Gli infermieri dovranno essere sempre più co-protagonisti dei diversi provvedimenti e più in generale delle scelte che riguardano il diritto alla Salute, facendo in modo di non rincorrere questo o quell’altro provvedimento per emendarlo. Si dovranno ascoltare istanze e richieste che in questo terribile periodo hanno avuto il loro riscontro sul campo.

Appena l’emergenza sarà terminata si dovrà necessariamente rivedere la consistenza degli organici: prima di COVID al tavolo dei fabbisogni ogni anno chiediamo di riservare alle lauree infermieristica circa il 15-20% dei posti in più rispetto a quelli chiesto dalle Regioni (sempre al ribasso prima dell’attuale situazione) e a quelli stabiliti dal ministero dell’università.

Subito infermiere di famiglia e di comunità in tutte le Regioni.

Inoltre, dopo l’esperienza COVID appare chiara la richiesta, soprattutto per il territorio nel suo complesso, dove si sono visti purtroppo gli effetti della mancanza di professionisti in grado di assistere i cittadini come ad esempio gli anziani nelle RSA.

RSA dove la mortalità con COVD-19 è aumentata quasi del 50% rispetto alle rilevazioni dello stesso periodo dello scorso anno, con una concentrazione maggiore soprattutto al Nord e in particolare in Lombardia ed in Emilia Romagna dove i decessi legati a COVID.19 in queste strutture sono stati tra il 54 e il 57 per cento di quelli totali. Ma anche a domicilio, nuova “frontiera” dell’assistenza a COVID-19 proprio nella fase 2.
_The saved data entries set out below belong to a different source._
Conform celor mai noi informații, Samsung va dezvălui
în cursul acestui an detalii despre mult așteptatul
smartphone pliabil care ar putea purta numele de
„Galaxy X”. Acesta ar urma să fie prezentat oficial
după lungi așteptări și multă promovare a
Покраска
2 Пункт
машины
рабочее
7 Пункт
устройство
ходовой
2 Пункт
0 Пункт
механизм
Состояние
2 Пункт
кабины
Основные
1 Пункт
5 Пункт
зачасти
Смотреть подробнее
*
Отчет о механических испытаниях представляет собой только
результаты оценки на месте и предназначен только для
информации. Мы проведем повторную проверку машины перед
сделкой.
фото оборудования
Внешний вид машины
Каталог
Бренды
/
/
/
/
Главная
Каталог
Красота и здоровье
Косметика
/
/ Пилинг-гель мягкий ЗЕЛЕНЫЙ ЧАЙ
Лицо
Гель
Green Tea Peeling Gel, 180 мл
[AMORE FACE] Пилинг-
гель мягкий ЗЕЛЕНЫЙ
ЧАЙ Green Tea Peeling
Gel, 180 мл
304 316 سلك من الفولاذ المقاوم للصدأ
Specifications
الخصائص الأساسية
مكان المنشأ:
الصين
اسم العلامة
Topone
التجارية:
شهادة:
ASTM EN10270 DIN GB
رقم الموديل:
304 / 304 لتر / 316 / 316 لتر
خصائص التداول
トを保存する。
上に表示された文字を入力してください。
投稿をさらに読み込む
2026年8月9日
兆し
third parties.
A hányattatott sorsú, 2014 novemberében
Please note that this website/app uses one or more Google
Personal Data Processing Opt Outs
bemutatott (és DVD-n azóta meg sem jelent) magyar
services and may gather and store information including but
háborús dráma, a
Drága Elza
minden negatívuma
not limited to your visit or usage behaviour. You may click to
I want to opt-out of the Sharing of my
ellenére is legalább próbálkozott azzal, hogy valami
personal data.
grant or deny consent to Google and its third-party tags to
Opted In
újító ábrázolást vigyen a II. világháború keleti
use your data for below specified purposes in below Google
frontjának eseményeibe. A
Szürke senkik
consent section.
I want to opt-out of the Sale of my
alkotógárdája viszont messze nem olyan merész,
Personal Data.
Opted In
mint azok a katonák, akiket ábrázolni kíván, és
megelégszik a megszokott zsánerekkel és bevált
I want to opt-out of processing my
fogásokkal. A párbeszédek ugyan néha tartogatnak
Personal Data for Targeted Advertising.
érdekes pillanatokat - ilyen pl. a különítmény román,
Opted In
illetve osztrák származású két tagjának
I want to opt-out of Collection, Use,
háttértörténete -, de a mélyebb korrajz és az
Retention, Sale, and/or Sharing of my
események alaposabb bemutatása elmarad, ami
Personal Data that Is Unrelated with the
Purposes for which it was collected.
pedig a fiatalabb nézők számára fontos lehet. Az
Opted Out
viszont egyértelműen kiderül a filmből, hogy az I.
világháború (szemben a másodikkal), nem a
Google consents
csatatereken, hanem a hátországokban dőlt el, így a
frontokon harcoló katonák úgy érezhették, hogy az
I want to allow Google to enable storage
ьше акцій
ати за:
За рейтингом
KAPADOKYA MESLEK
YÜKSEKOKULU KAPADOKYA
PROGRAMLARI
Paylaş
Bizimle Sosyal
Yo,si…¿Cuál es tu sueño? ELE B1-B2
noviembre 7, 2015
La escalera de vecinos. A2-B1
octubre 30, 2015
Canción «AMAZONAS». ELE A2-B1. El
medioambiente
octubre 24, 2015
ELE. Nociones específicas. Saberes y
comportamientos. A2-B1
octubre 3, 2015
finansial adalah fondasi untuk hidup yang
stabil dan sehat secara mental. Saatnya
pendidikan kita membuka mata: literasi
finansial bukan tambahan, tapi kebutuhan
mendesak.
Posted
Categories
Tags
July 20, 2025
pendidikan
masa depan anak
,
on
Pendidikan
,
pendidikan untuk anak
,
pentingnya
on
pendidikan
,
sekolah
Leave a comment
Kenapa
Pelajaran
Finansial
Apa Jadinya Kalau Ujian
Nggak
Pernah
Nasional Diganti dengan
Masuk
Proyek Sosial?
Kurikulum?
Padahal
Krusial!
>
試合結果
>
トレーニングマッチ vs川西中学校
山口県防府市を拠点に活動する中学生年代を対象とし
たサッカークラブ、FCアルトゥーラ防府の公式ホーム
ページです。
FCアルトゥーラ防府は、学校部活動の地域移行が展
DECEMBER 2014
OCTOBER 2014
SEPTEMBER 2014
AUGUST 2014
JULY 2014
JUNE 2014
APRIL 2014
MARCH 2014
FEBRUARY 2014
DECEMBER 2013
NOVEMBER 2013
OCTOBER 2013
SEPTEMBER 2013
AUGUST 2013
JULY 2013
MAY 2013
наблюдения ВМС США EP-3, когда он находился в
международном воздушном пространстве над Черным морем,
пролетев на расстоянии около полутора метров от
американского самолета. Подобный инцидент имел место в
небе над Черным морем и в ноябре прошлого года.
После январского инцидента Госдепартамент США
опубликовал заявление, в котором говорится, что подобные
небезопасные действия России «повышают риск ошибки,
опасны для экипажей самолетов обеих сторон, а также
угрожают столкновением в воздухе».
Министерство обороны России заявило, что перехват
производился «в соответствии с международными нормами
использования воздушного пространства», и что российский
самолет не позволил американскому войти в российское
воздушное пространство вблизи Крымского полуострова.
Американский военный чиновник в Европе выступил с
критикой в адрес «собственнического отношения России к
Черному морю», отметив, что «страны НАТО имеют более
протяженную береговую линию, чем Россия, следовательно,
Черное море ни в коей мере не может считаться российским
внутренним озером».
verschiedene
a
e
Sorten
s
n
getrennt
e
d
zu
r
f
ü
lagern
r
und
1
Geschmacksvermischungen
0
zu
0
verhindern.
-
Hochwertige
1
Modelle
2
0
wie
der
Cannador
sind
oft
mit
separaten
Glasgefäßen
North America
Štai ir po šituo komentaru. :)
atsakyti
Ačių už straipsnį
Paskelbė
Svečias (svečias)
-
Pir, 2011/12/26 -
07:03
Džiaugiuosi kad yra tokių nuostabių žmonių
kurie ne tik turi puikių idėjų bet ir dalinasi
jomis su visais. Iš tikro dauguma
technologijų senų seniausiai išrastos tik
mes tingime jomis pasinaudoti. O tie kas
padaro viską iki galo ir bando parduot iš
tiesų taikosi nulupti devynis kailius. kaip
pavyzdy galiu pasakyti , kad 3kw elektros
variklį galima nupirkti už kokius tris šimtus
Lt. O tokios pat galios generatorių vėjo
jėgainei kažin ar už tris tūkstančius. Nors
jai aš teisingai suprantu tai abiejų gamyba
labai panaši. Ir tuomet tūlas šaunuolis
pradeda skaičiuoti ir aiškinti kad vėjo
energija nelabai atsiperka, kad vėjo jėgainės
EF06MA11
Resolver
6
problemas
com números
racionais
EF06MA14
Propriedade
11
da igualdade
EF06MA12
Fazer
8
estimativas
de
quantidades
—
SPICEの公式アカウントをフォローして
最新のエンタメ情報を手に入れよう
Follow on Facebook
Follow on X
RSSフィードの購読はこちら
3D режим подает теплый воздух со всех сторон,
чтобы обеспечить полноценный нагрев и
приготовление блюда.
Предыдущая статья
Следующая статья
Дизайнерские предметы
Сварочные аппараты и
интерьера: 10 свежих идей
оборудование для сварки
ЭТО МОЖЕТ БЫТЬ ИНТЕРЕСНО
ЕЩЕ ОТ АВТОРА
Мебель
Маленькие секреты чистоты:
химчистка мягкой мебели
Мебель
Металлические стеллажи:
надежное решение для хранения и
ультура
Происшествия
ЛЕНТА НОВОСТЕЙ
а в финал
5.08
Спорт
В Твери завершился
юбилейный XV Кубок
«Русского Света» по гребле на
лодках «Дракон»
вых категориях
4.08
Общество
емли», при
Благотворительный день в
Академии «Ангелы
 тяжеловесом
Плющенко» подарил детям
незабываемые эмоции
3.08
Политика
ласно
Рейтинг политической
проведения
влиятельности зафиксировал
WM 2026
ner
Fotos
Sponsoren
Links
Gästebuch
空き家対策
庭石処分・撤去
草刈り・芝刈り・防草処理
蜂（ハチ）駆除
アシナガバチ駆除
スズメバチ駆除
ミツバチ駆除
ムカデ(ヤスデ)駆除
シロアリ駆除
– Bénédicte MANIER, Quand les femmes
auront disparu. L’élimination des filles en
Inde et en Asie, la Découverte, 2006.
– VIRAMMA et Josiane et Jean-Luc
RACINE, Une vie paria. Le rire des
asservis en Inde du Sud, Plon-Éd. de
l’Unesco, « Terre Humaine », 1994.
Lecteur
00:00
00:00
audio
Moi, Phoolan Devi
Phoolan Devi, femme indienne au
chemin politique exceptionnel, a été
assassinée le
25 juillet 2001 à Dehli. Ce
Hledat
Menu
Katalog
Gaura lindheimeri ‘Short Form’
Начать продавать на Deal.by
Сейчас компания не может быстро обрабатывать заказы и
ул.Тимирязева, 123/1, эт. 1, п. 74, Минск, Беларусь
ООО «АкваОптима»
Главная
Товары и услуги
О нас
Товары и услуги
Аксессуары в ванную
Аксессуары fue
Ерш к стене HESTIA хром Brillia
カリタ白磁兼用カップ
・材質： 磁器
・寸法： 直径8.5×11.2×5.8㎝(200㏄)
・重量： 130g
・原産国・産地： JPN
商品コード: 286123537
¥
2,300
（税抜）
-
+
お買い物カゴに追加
Poi da rivedere per gli infermieri saranno sia le retribuzioni che l’iter formativo, prevedendo specializzazioni infermieristiche che anche in questo caso si sono dimostrate necessarie nell’emergenza dove la stessa Protezione civile le ha chieste per la task force da destinare alle zone rosse. Specializzazioni per le quali oggi gli infermieri, che hanno oltre la laurea triennale quella quinquennale e i dottorati di ricerca, ricorrono a master anche riconosciuti, ma pure sempre master. Questi però sono discorsi che richiedono tempi poco più lunghi e anche il supporto fattivo dei sindacati.

Grazie dott. Aceti e buon lavoro.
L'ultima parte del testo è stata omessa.